WORK ORDER:
Write the listing out once more, with every line exactly as it stands.
************
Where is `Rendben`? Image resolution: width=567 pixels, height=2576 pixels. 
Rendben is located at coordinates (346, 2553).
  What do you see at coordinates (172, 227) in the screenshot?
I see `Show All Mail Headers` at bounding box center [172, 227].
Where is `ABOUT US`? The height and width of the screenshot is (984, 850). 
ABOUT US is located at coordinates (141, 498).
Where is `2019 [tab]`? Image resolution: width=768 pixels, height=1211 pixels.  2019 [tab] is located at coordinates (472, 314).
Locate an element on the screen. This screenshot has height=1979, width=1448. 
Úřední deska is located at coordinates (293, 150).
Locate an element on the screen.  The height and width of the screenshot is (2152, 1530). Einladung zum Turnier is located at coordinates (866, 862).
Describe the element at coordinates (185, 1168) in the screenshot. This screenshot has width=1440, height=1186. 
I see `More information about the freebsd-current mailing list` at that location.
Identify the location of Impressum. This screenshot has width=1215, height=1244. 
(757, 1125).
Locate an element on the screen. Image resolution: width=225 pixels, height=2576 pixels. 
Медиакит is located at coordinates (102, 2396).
************
EXERCISE RESPONSE:
Where is `Rendben`? Image resolution: width=567 pixels, height=2576 pixels. 
Rendben is located at coordinates (346, 2553).
  What do you see at coordinates (172, 227) in the screenshot?
I see `Show All Mail Headers` at bounding box center [172, 227].
Where is `ABOUT US`? The height and width of the screenshot is (984, 850). 
ABOUT US is located at coordinates (141, 498).
Where is `2019 [tab]`? Image resolution: width=768 pixels, height=1211 pixels.  2019 [tab] is located at coordinates (472, 314).
Locate an element on the screen. This screenshot has height=1979, width=1448. 
Úřední deska is located at coordinates (293, 150).
Locate an element on the screen.  The height and width of the screenshot is (2152, 1530). Einladung zum Turnier is located at coordinates (866, 862).
Describe the element at coordinates (185, 1168) in the screenshot. This screenshot has width=1440, height=1186. 
I see `More information about the freebsd-current mailing list` at that location.
Identify the location of Impressum. This screenshot has width=1215, height=1244. 
(757, 1125).
Locate an element on the screen. Image resolution: width=225 pixels, height=2576 pixels. 
Медиакит is located at coordinates (102, 2396).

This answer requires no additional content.